Mathias De Amorim

Personal information
- Date of birth: 10 December 2004 (age 21)
- Place of birth: Pessac, France
- Position: Midfielder

Team information
- Current team: Famalicão
- Number: 14

Youth career
- 2010–2014: CA Béglais
- 2014–2023: Bordeaux

Senior career*
- Years: Team / Apps / (Gls)
- 2022–2024: Bordeaux B / 23 / (2)
- 2023–2024: Bordeaux / 9 / (0)
- 2024–: Famalicão / 54 / (5)

International career^{‡}
- 2023–2024: France U20 / 4 / (0)
- 2025–: Portugal U21 / 5 / (0)

= Mathias De Amorim =

Portuguese footballer (born 2004)

Mathias De Amorim (born 10 December 2004) is a professional footballer who plays as a midfielder for Primeira Liga club Famalicão. Born in France, he currently represents Portugal at youth level.

== Club career ==

On 14 August 2023, De Amorim made his professional debut with Bordeaux, coming on as an 88th-minute substitute in a 1–0 Ligue 2 win over Concarneau. On 22 August, he signed his first professional contract, a deal until June 2026.
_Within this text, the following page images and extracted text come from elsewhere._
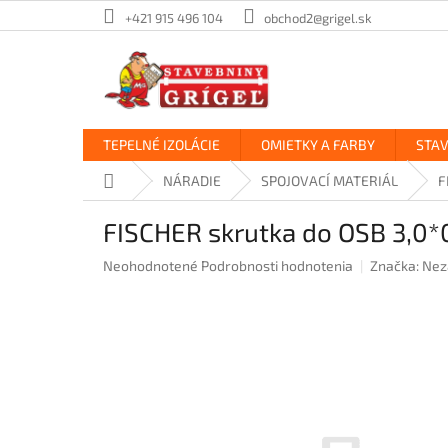
Prejsť
+421 915 496 104
obchod2@grigel.sk
na
obsah
TEPELNÉ IZOLÁCIE
OMIETKY A FARBY
STA
Domov
NÁRADIE
SPOJOVACÍ MATERIÁL
F
FISCHER skrutka do OSB 3,
Priemerné
Neohodnotené
Podrobnosti hodnotenia
Značka:
Nez
hodnotenie
produktu
je
0,0
z
5
hviezdičiek.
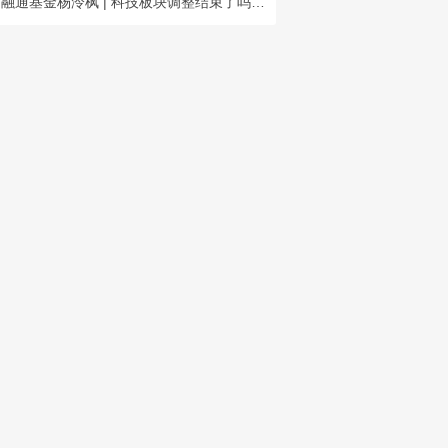
融通基金杨泠枫 | 科技板块调整结束了吗，后市怎么看？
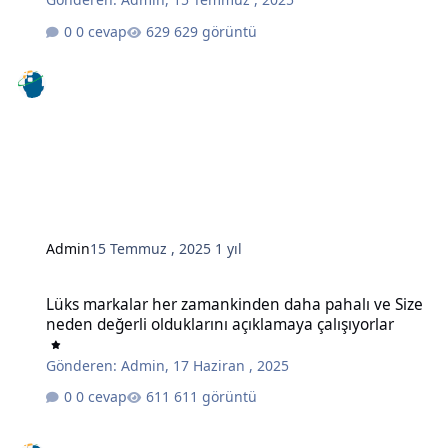
0 cevap
629 görüntü
Admin
15 Temmuz , 2025
1 yıl
Lüks markalar her zamankinden daha pahalı ve Size neden değerli o
Lüks markalar her zamankinden daha pahalı ve Size
neden değerli olduklarını açıklamaya çalışıyorlar
Gönderen:
Admin
,
17 Haziran , 2025
0 cevap
611 görüntü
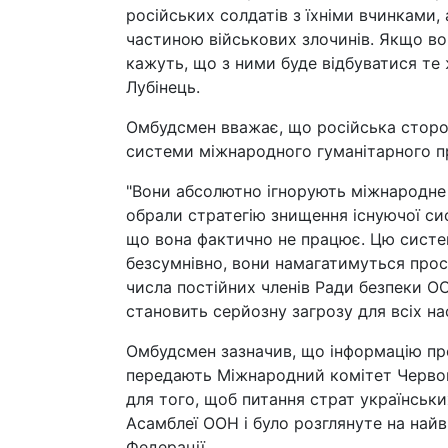
російських солдатів з їхніми вчинками,
частиною військових злочинів. Якщо во
кажуть, що з ними буде відбуватися те
Лубінець.
Омбудсмен вважає, що російська сторо
системи міжнародного гуманітарного п
"Вони абсолютно ігнорують міжнародне г
обрали стратегію знищення існуючої с
що вона фактично не працює. Цю систему
безсумнівно, вони намагатимуться прос
числа постійних членів Ради безпеки О
становить серйозну загрозу для всіх нас
Омбудсмен зазначив, що інформацію пр
передають Міжнародний комітет Червоно
для того, щоб питання страт українськ
Асамблеї ООН і було розглянуте на найв
Федерації.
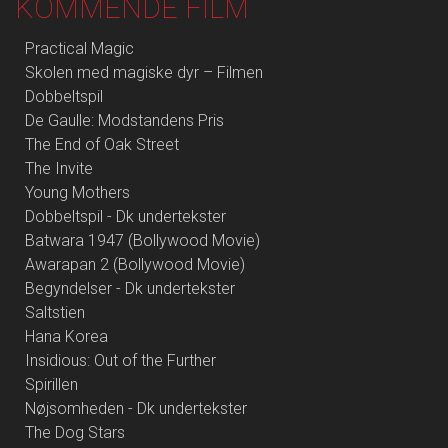
KOMMENDE FILM
Practical Magic
Skolen med magiske dyr – Filmen
Dobbeltspil
De Gaulle: Modstandens Pris
The End of Oak Street
The Invite
Young Mothers
Dobbeltspil - Dk undertekster
Batwara 1947 (Bollywood Movie)
Awarapan 2 (Bollywood Movie)
Begyndelser - Dk undertekster
Saltstien
Hana Korea
Insidious: Out of the Further
Spirillen
Nøjsomheden - Dk undertekster
The Dog Stars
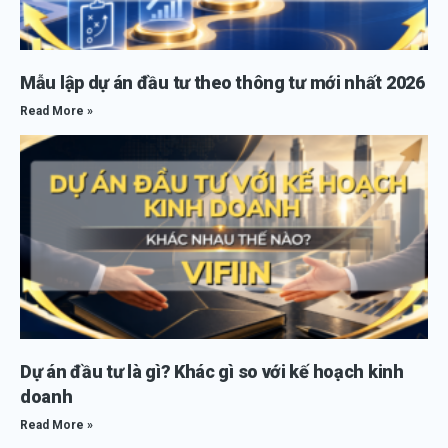
Mẫu lập dự án đầu tư theo thông tư mới nhất 2026
Read More »
Dự án đầu tư là gì? Khác gì so với kế hoạch kinh
doanh
Read More »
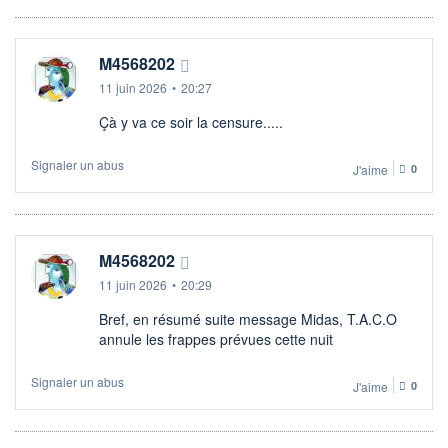
M4568202
11 juin 2026
•
20:27
Çà y va ce soir la censure.....
Signaler un abus
J'aime
0
M4568202
11 juin 2026
•
20:29
Bref, en résumé suite message Midas, T.A.C.O
annule les frappes prévues cette nuit
Signaler un abus
J'aime
0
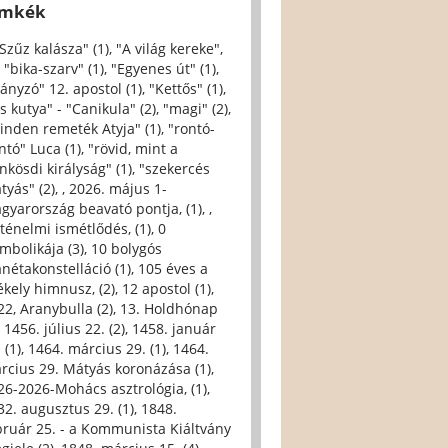
ímkék
 Szűz kalásza" (1)
,
"A világ kereke",
,
"bika-szarv" (1)
,
"Egyenes út" (1)
,
iányzó" 12. apostol (1)
,
"Kettős" (1)
,
s kutya" - "Canikula" (2)
,
"magi" (2)
,
inden remeték Atyja" (1)
,
"rontó-
ntó" Luca (1)
,
"rövid, mint a
nkösdi királyság" (1)
,
"szekercés
tyás" (2)
,
, 2026. május 1-
gyarország beavató pontja, (1)
,
,
rténelmi ismétlődés, (1)
,
0
imbolikája (3)
,
10 bolygós
anétakonstelláció (1)
,
105 éves a
ékely himnusz, (2)
,
12 apostol (1)
,
22, Aranybulla (2)
,
13. Holdhónap
,
1456. július 22. (2)
,
1458. január
 (1)
,
1464. március 29. (1)
,
1464.
rcius 29. Mátyás koronázása (1)
,
26-2026-Mohács asztrológia, (1)
,
32. augusztus 29. (1)
,
1848.
bruár 25. - a Kommunista Kiáltvány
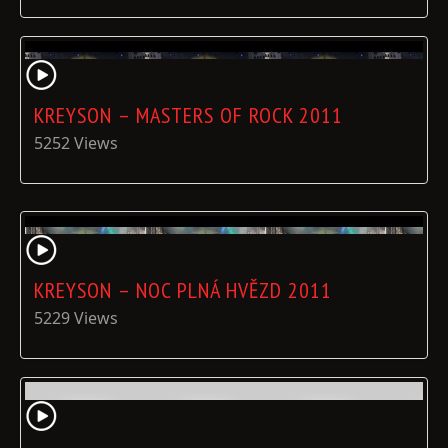
KREYSON – MASTERS OF ROCK 2011
5252 Views
KREYSON – NOC PLNÁ HVĚZD 2011
5229 Views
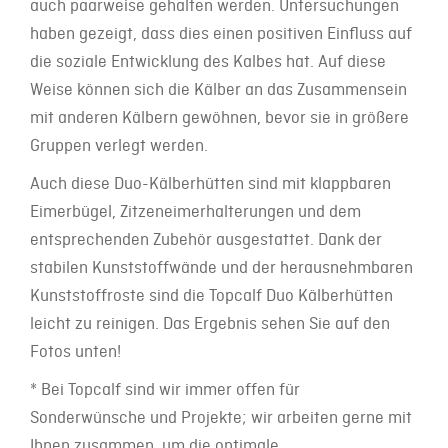
auch paarweise gehalten werden. Untersuchungen
haben gezeigt, dass dies einen positiven Einfluss auf
die soziale Entwicklung des Kalbes hat. Auf diese
Weise können sich die Kälber an das Zusammensein
mit anderen Kälbern gewöhnen, bevor sie in größere
Gruppen verlegt werden.
Auch diese Duo-Kälberhütten sind mit klappbaren
Eimerbügel, Zitzeneimerhalterungen und dem
entsprechenden Zubehör ausgestattet. Dank der
stabilen Kunststoffwände und der herausnehmbaren
Kunststoffroste sind die Topcalf Duo Kälberhütten
leicht zu reinigen. Das Ergebnis sehen Sie auf den
Fotos unten!
* Bei Topcalf sind wir immer offen für
Sonderwünsche und Projekte; wir arbeiten gerne mit
Ihnen zusammen, um die optimale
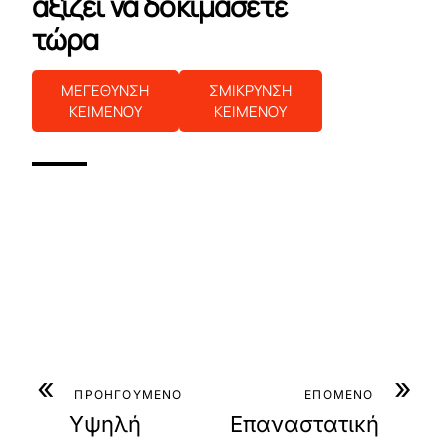
αξίζει να δοκιμάσετε
τώρα
ΜΕΓΕΘΥΝΣΗ
ΣΜΙΚΡΥΝΣΗ
ΚΕΙΜΕΝΟΥ
ΚΕΙΜΕΝΟΥ
«
»
ΠΡΟΗΓΟΥΜΕΝΟ
ΕΠΟΜΕΝΟ
Υψηλή
Επαναστατική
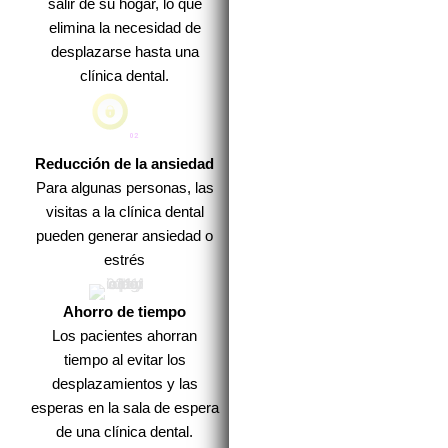
salir de su hogar, lo que
elimina la necesidad de
desplazarse hasta una
clínica dental.
Reducción de la ansiedad
Para algunas personas, las
visitas a la clínica dental
pueden generar ansiedad o
estrés
Ahorro de tiempo
Los pacientes ahorran
tiempo al evitar los
desplazamientos y las
esperas en la sala de espera
de una clínica dental.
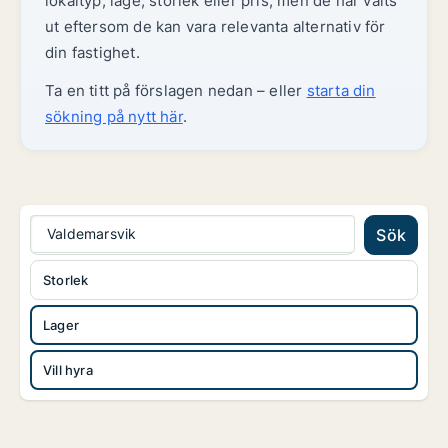
lokaltyp, läge, storlek eller pris, men de har valts
ut eftersom de kan vara relevanta alternativ för
din fastighet.
Ta en titt på förslagen nedan – eller
starta din
sökning på nytt här
.
Valdemarsvik
Sök
Storlek
Lager
Vill hyra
On 4 August 2025, De Amorim signed a four-year contract with Primeira Liga club Famalicão.

== International career ==
Born in France, De Amorim is of Portuguese descent. He has French and Portuguese nationality. On 31 August 2023, De Amorim received his first international call-up, an invitation for two matches with the France under-20s against Denmark. He made his debut in the first match on 9 September, a 2–2 draw.
Mathias De Amorim represented Portugal U21 in September 2025 with a winning score of 5-0 over Azerbaijan U21 In September 2025, he was called up to the Portugal U21s for a set of 2027 UEFA European Under-21 Championship qualification matches.